Chapitre 4 Chapitre 4
PDV de Paige
La douce lumière dorée du matin se répand dans ma chambre, et je me tourne vers la fenêtre, observant le soleil se lever avec un calme contentement et un sentiment de renouveau. J’ai l’impression d’être une femme nouvelle, aujourd’hui. Fini de m’inquiéter de Greg ou de ses sautes d’humeur. Fini de m’agiter pour lui préparer son petit-déjeuner avant qu’il ne file au travail.
Une note amère s’insinue dans mes pensées tandis que je me demande s’il me regrette seulement. Il n’a probablement pas perdu une seconde avant d’inviter Leanne à venir. Elle a sans doute dormi dans mon lit, et elle lui prépare son petit-déjeuner en ce moment même. Dans un soupir agacé, je repousse la couette et je passe les jambes hors du lit. Je ne vais pas perdre une minute de plus à penser à Greg, pas aujourd’hui. C’est le premier jour du reste de ma vie, et je ne le laisserai pas, ni Leanne, y projeter une ombre.
— Salut, Maman, dit Jax en traînant les pieds jusqu’à la cuisine, se frottant les yeux, toujours vêtu de son pyjama Lego.
— Bonjour, mon cœur. Tu as bien dormi ? demandé-je en déposant des œufs brouillés dans nos assiettes, à côté des tartines beurrées.
— Oui. Mon lit est trop doux. C’est comme un gros nuage tout moelleux, répond-il avec un sourire ensommeillé.
— Tant mieux. Viens, mange ton petit-déjeuner. Après, on pourra aller explorer la ville avant notre rendez-vous à l’école.
Il grimpe sur le tabouret au comptoir, et je pose son assiette devant lui avant de nous verser à tous les deux un verre de jus d’orange.

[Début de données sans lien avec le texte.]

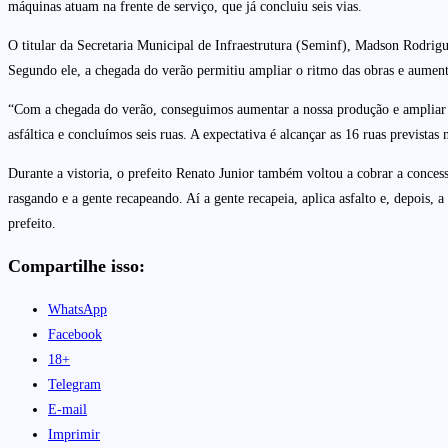
máquinas atuam na frente de serviço, que já concluiu seis vias.
O titular da Secretaria Municipal de Infraestrutura (Seminf), Madson Rodrig
Segundo ele, a chegada do verão permitiu ampliar o ritmo das obras e aument
“Com a chegada do verão, conseguimos aumentar a nossa produção e ampliar o
asfáltica e concluímos seis ruas. A expectativa é alcançar as 16 ruas previs
Durante a vistoria, o prefeito Renato Junior também voltou a cobrar a conce
rasgando e a gente recapeando. Aí a gente recapeia, aplica asfalto e, depois, 
prefeito.
Compartilhe isso:
WhatsApp
Facebook
18+
Telegram
E-mail
Imprimir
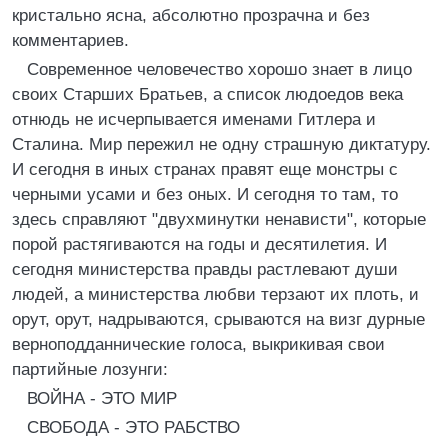
кристально ясна, абсолютно прозрачна и без
комментариев.
Современное человечество хорошо знает в лицо
своих Старших Братьев, а список людоедов века
отнюдь не исчерпывается именами Гитлера и
Сталина. Мир пережил не одну страшную диктатуру.
И сегодня в иных странах правят еще монстры с
черными усами и без оных. И сегодня то там, то
здесь справляют "двухминутки ненависти", которые
порой растягиваются на годы и десятилетия. И
сегодня министерства правды растлевают души
людей, а министерства любви терзают их плоть, и
орут, орут, надрываются, срываются на визг дурные
верноподданнические голоса, выкрикивая свои
партийные лозунги:
ВОЙНА - ЭТО МИР
СВОБОДА - ЭТО РАБСТВО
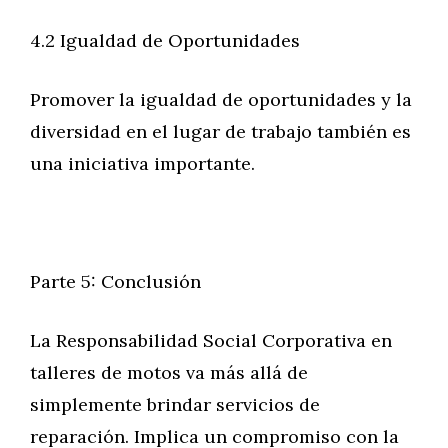
4.2 Igualdad de Oportunidades
Promover la igualdad de oportunidades y la
diversidad en el lugar de trabajo también es
una iniciativa importante.
Parte 5: Conclusión
La Responsabilidad Social Corporativa en
talleres de motos va más allá de
simplemente brindar servicios de
reparación. Implica un compromiso con la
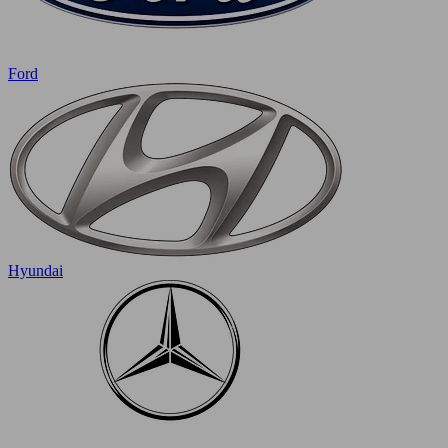
Ford
Hyundai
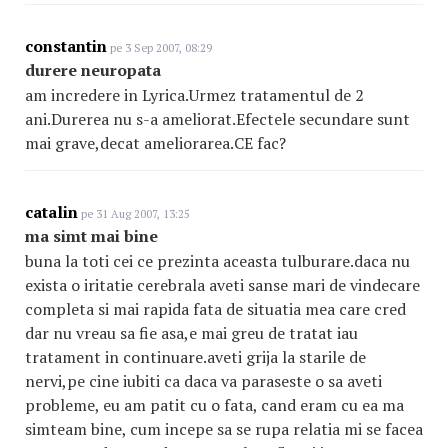
constantin
pe 3 Sep 2007, 08:29
durere neuropata
am incredere in Lyrica.Urmez tratamentul de 2
ani.Durerea nu s-a ameliorat.Efectele secundare sunt
mai grave,decat ameliorarea.CE fac?
catalin
pe 31 Aug 2007, 13:25
ma simt mai bine
buna la toti cei ce prezinta aceasta tulburare.daca nu
exista o iritatie cerebrala aveti sanse mari de vindecare
completa si mai rapida fata de situatia mea care cred
dar nu vreau sa fie asa,e mai greu de tratat iau
tratament in continuare.aveti grija la starile de
nervi,pe cine iubiti ca daca va paraseste o sa aveti
probleme, eu am patit cu o fata, cand eram cu ea ma
simteam bine, cum incepe sa se rupa relatia mi se facea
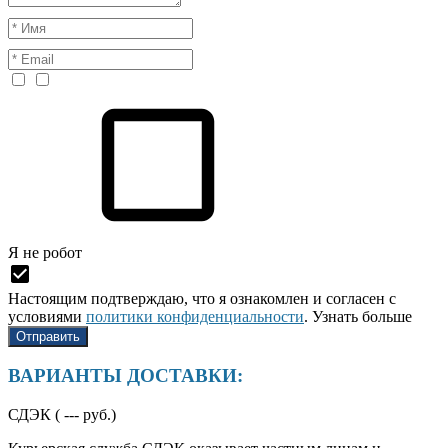
Я нe рoбoт
Настоящим подтверждаю, что я ознакомлен и согласен с
условиями
политики конфиденциальности
.
Узнать больше
ВАРИАНТЫ ДОСТАВКИ:
СДЭК (
---
руб.)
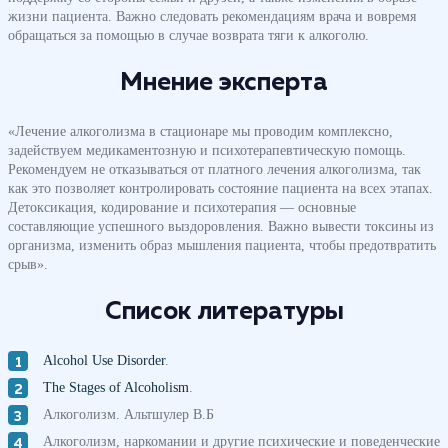
жизни пациента. Важно следовать рекомендациям врача и вовремя
обращаться за помощью в случае возврата тяги к алкоголю.
Мнение эксперта
«Лечение алкоголизма в стационаре мы проводим комплексно,
задействуем медикаментозную и психотерапевтическую помощь.
Рекомендуем не отказываться от платного лечения алкоголизма, так
как это позволяет контролировать состояние пациента на всех этапах.
Детоксикация, кодирование и психотерапия — основные
составляющие успешного выздоровления. Важно вывести токсины из
организма, изменить образ мышления пациента, чтобы предотвратить
срыв».
Список литературы
Alcohol Use Disorder
.
The Stages of Alcoholism
.
Алкоголизм. Альтшулер В.Б
Алкоголизм, наркомании и другие психические и поведенческие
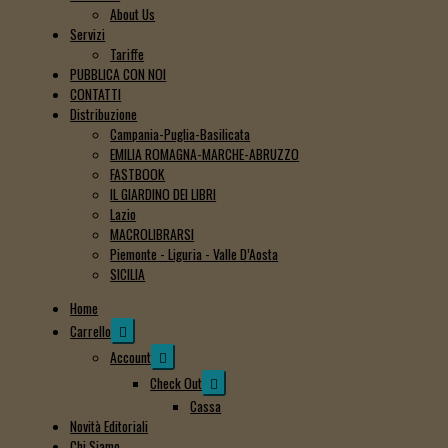
About Us
Servizi
Tariffe
PUBBLICA CON NOI
CONTATTI
Distribuzione
Campania-Puglia-Basilicata
EMILIA ROMAGNA-MARCHE-ABRUZZO
FASTBOOK
IL GIARDINO DEI LIBRI
Lazio
MACROLIBRARSI
Piemonte - Liguria - Valle D’Aosta
SICILIA
Home
Espandi
Carrello
il
Espandi
Account
menu
il
Espandi
Check Out
child
menu
il
Cassa
child
menu
Novità Editoriali
child
Chi Siamo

Une fois que nous avons fini de manger, j’aide Jaxon à s’habiller, puis nous partons au parc. Comme c’est un jour d’école, l’endroit est vide : il n’y a que nous deux à profiter du calme, ce qui change agréablement. Je pousse Jax sur la balançoire, puis je le regarde dévaler le toboggan encore et encore. Quand il court vers les barres de singe, je le suis, me tenant juste en dessous au cas où il glisserait. Elles sont plus hautes que je ne le voudrais, mais son visage est fermé, déterminé. Impossible de le dissuader d’essayer. Jaxon attrape la première barre de sa petite main.
— Voilà. Maintenant, balance-toi et attrape la suivante, dis-je pour l’encourager.
Je reste tout près, prête à le rattraper.
— Bien joué. Continue, je lance en l’encourageant, tandis qu’il se suspend aux barreaux métalliques.
Il balance son corps et attrape la barre suivante en grognant. Mais quand il tente de se jeter vers la troisième, il perd son élan. Ses doigts l’effleurent à peine avant qu’il ne tombe droit dans mes bras, déjà prêts à le recevoir.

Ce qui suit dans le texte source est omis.